*** Opening Material for this task ***

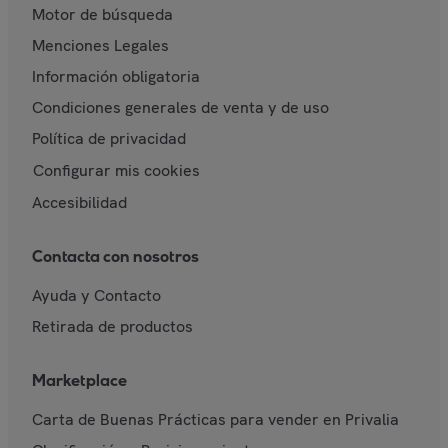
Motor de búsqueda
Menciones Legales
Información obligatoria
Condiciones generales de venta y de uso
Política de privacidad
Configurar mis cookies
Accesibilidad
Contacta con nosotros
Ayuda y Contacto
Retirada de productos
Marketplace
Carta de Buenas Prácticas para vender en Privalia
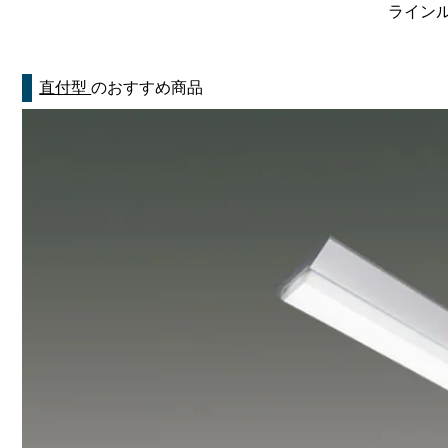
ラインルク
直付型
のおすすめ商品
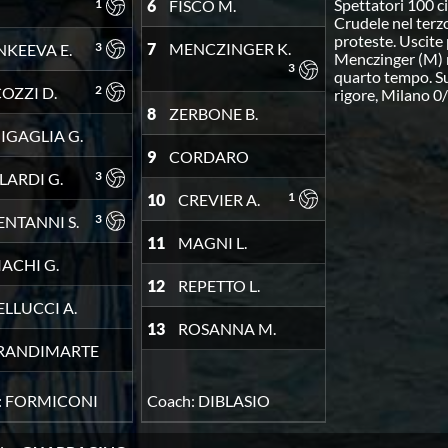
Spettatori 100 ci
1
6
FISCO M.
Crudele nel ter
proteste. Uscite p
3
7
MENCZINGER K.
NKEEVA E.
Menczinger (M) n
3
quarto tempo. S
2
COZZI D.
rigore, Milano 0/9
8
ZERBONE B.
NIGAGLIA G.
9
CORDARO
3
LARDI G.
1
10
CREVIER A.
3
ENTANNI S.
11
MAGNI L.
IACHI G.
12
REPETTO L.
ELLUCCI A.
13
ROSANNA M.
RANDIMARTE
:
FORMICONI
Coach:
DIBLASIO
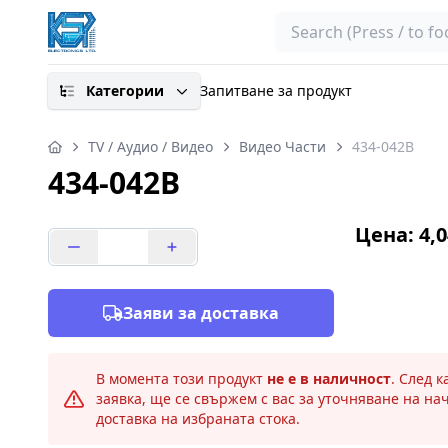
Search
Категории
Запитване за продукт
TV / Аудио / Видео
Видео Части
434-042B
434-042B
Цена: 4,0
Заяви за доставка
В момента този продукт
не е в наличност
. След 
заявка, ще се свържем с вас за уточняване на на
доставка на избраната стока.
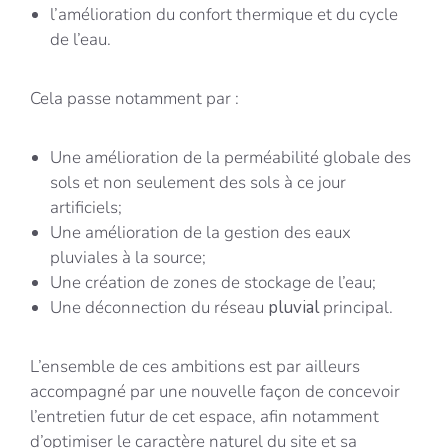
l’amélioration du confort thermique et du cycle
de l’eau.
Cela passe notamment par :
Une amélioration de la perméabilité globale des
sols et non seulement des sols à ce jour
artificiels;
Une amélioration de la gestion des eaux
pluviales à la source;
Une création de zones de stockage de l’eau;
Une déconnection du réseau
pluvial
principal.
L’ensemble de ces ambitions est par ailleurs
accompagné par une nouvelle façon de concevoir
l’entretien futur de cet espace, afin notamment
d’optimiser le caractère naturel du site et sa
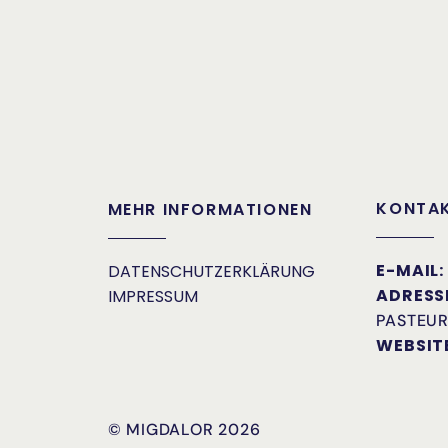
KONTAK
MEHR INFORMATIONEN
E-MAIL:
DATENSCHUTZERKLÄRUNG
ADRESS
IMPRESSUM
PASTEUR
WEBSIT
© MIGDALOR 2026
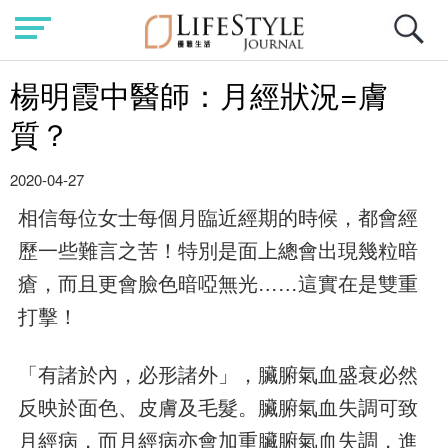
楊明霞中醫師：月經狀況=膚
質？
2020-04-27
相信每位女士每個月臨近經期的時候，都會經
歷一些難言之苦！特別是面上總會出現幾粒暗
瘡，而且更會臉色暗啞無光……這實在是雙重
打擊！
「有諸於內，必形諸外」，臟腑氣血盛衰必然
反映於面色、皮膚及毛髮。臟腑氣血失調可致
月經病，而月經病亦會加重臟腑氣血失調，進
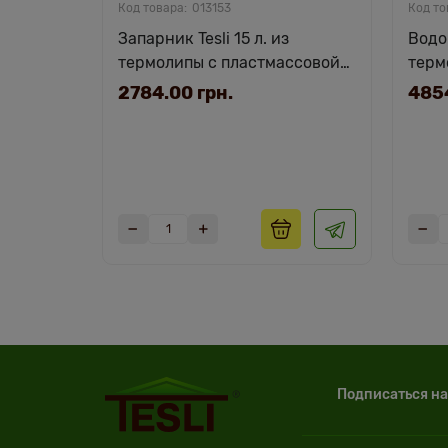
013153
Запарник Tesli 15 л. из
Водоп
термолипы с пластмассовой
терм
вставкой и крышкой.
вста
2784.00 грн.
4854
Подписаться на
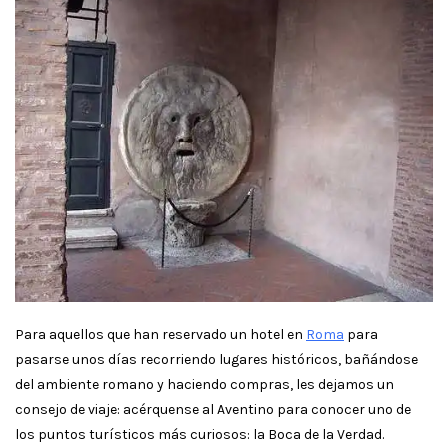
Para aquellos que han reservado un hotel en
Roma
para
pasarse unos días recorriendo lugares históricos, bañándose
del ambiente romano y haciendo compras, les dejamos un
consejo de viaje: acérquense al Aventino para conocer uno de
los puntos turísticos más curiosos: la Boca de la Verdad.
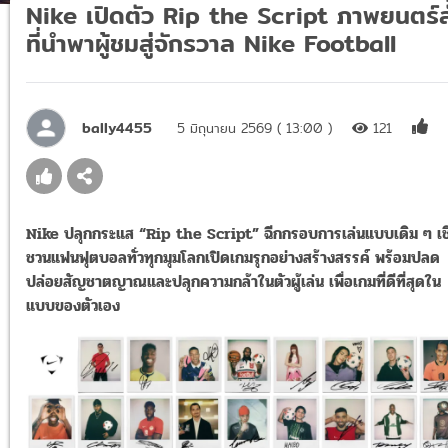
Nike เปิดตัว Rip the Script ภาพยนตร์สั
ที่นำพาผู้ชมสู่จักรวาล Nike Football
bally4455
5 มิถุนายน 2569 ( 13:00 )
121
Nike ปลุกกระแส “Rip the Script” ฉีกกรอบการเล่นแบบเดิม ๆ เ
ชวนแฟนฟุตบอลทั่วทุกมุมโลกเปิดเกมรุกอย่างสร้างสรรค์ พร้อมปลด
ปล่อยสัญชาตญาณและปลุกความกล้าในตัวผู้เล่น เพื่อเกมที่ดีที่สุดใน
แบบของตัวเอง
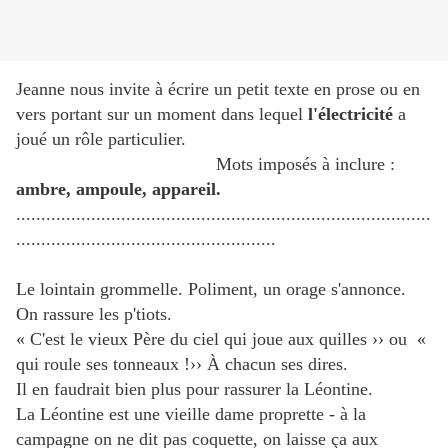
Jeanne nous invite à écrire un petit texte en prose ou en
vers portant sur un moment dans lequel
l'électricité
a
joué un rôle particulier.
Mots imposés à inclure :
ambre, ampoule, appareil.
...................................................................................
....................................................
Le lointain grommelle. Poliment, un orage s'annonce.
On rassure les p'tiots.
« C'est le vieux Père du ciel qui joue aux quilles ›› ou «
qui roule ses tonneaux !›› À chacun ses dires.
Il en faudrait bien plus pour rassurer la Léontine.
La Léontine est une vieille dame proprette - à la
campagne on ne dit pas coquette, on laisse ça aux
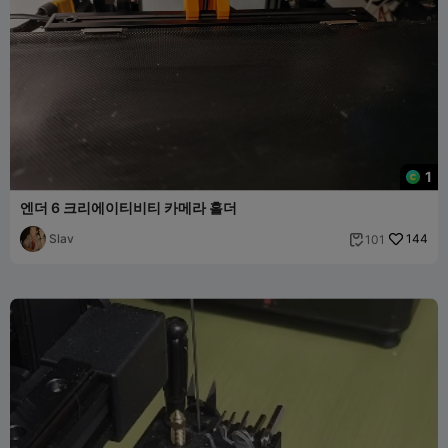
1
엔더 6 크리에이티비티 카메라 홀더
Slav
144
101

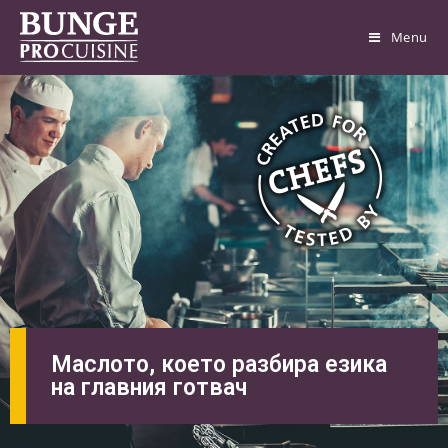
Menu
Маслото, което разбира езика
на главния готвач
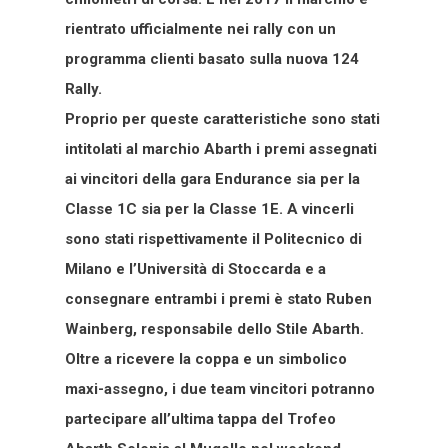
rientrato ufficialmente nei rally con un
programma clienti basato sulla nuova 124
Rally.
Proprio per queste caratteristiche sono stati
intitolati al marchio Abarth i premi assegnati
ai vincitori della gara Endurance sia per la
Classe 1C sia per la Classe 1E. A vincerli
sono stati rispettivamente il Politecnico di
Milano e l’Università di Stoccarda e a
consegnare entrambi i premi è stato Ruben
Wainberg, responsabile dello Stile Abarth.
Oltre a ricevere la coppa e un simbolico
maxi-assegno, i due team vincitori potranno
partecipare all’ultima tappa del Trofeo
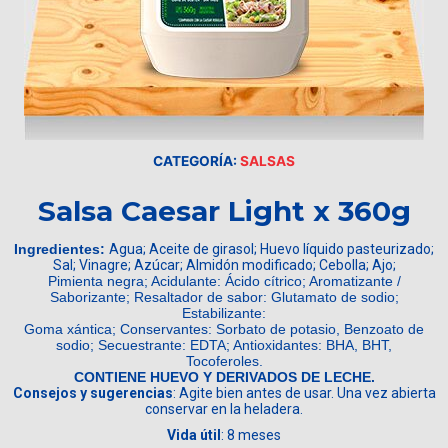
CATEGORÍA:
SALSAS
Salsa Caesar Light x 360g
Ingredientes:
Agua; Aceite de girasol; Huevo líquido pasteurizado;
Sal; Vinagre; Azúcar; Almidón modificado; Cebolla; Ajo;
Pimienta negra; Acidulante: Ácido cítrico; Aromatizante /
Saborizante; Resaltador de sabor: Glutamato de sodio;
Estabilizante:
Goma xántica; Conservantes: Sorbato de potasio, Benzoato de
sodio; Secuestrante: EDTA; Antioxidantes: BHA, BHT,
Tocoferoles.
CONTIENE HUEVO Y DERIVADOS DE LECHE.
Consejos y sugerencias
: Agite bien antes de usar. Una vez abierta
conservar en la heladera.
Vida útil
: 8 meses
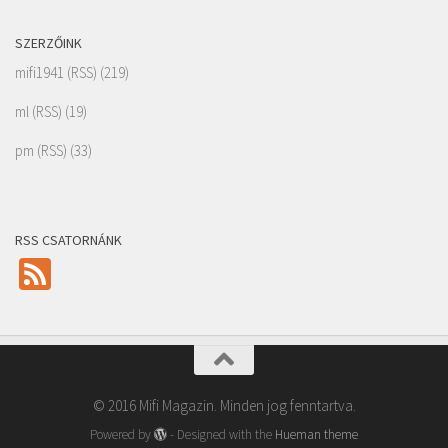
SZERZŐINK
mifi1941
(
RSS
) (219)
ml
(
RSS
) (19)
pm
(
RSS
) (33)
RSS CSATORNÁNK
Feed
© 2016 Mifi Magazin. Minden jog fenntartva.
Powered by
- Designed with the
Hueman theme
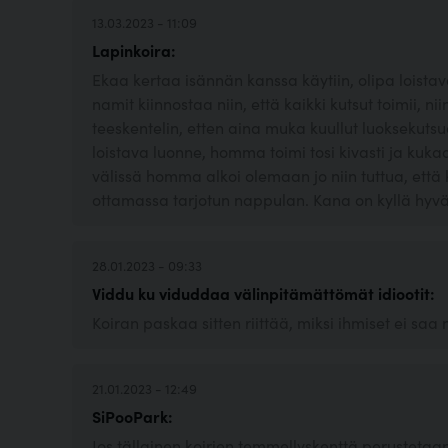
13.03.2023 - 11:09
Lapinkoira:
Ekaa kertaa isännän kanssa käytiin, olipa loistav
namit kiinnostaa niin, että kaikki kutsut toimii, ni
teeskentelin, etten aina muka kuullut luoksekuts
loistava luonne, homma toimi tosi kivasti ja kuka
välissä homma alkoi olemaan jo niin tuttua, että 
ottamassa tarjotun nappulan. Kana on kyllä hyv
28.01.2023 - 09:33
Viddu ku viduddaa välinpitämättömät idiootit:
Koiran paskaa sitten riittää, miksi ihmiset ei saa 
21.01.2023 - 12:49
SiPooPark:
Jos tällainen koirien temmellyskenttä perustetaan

*** Closing Material for this task ***

> [Exercise prompt] I'd like the lines above repeated exactly, from the one that contains "maxi-assegno, i due team vincitori potranno" through the one that contains "välissä homma alkoi", with no pictures.

> [Result of this exercise]
maxi-assegno, i due team vincitori potranno
partecipare all’ultima tappa del Trofeo
CATEGORÍA:
SALSAS
Salsa Caesar Light x 360g
Ingredientes:
Agua; Aceite de girasol; Huevo líquido pasteurizado;
Sal; Vinagre; Azúcar; Almidón modificado; Cebolla; Ajo;
Pimienta negra; Acidulante: Ácido cítrico; Aromatizante /
Saborizante; Resaltador de sabor: Glutamato de sodio;
Estabilizante:
Goma xántica; Conservantes: Sorbato de potasio, Benzoato de
sodio; Secuestrante: EDTA; Antioxidantes: BHA, BHT,
Tocoferoles.
CONTIENE HUEVO Y DERIVADOS DE LECHE.
Consejos y sugerencias
: Agite bien antes de usar. Una vez abierta
conservar en la heladera.
Vida útil
: 8 meses
SZERZŐINK
mifi1941
(
RSS
) (219)
ml
(
RSS
) (19)
pm
(
RSS
) (33)
RSS CSATORNÁNK
Feed
© 2016 Mifi Magazin. Minden jog fenntartva.
Powered by
- Designed with the
Hueman theme
13.03.2023 - 11:09
Lapinkoira:
Ekaa kertaa isännän kanssa käytiin, olipa loistav
namit kiinnostaa niin, että kaikki kutsut toimii, ni
teeskentelin, etten aina muka kuullut luoksekuts
loistava luonne, homma toimi tosi kivasti ja kuka
välissä homma alkoi olemaan jo niin tuttua, että 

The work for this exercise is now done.